THIS THEORY IS BROUGHT TO YOU BY CRITICAL ROLE CAMPAIGN 2 SPOILERS!!! SHOW ONLY'S SCROLL AWAY!!!
As a long time cr2 fan I am LOVING the animated series- its so so fun! And the very Essek-centric sideplot has had me thinking of our favourite floaty fuck.
I've seen people talk about how Essek is acting less evil in the adaptation than he had been in the campaign, and after rewatching an Essek redemption supercut, I kind of agree. Do I think this is a bad move on the shows part? No. They're running with less run time to communicate the deep establishment of a relationship that had stretched on for months between Essek and the Nein. Changes are very much needed to make the redemption work with less time. In order to establish a precedence for redemption, it is easier to communicate some level of 'good' within the character.

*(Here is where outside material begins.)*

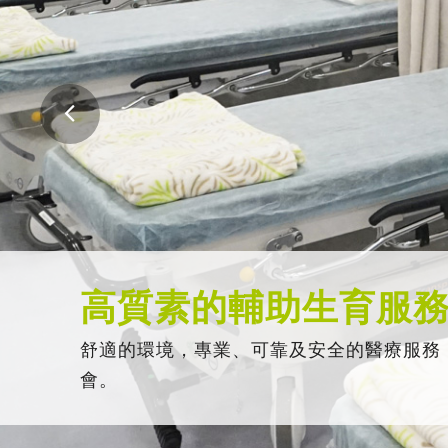
高質素的輔助生育服
舒適的環境，專業、可靠及安全的醫療服務
會。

I do however think that Essek should be a worse fucker to communicate the depth of his moral struggles later in the narrative. I do think, though, that something might happen in the following episodes to establish Essek as a more antagonistic force in the story. I did some digging, and Verrat (the Orc general Essek's been interacting with) is not in any of the supplementary material for campaign 2. Not in the campaign nor source book. A completely new inception.

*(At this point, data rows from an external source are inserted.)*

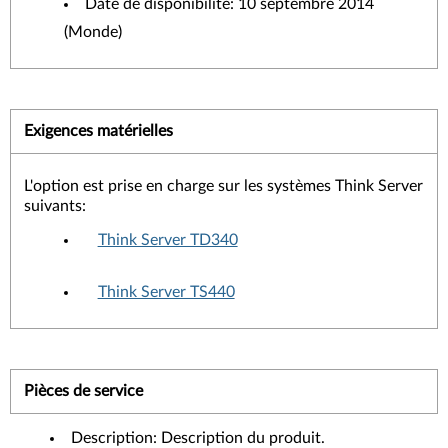
Date de disponibilité: 10 septembre 2014
(Monde)
Exigences matérielles
L'option est prise en charge sur les systèmes Think Server
suivants:
Think Server TD340
Think Server TS440
Pièces de service
Description: Description du produit.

I think that Essek will kill Verrat in the next episode. There is no way that Verrat will let go of the fact that Essek betrayed the Dynasty, and Essek will make a choice that I think will have him fully devolving into the character the Nein first met in the campaign. A self serving wizard obsessed with the discovery of knowledge.

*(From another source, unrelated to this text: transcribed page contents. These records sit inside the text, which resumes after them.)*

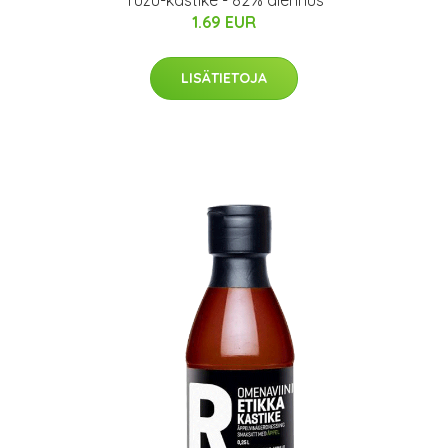
Yuzu-kastike - 82% alennus
1.69 EUR
LISÄTIETOJA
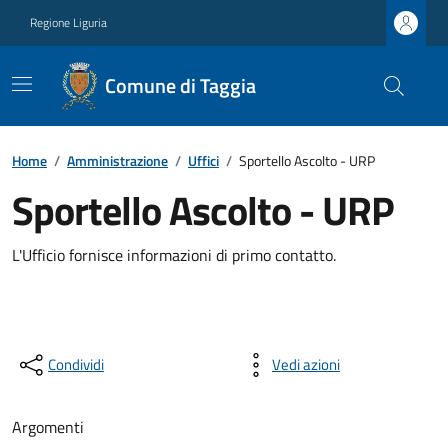
Regione Liguria
Comune di Taggia
Home
/
Amministrazione
/
Uffici
/
Sportello Ascolto - URP
Sportello Ascolto - URP
L'Ufficio fornisce informazioni di primo contatto.
Condividi
Vedi azioni
Argomenti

In order to preserve Essek's role in the story, which is too significant to the wider narrative to massively change, Verrat cannot be present. Giving Essek an ally within the dynasty such as Verrat would negate the Nein's role in his character development, and allowing Verrat to live as an oppositional force to Essek would massively displace Essek from his narrative role in the Kryn arc. Therefore, Verrat's role in the story will come to an end- to showcase Essek's descent into evil.
I believe that Verrat was written to be murdered. More than that, I think Essek will kill Verrat without the prescence of the Beacon, to further cement the terrible and evil choices he makes.
Like Taelisin said with Gustav's death, its Chekhov's gun. Gustav could not have lived in the show because he has no further narrative use. Verrat is similar. Except where Gustav is a broken gun, Verrat is a loaded firearm. He is far too involved and powerful to be allowed to live, lest he cause ripples that would fundamentally change Essek's entire narrative. So, he has to die.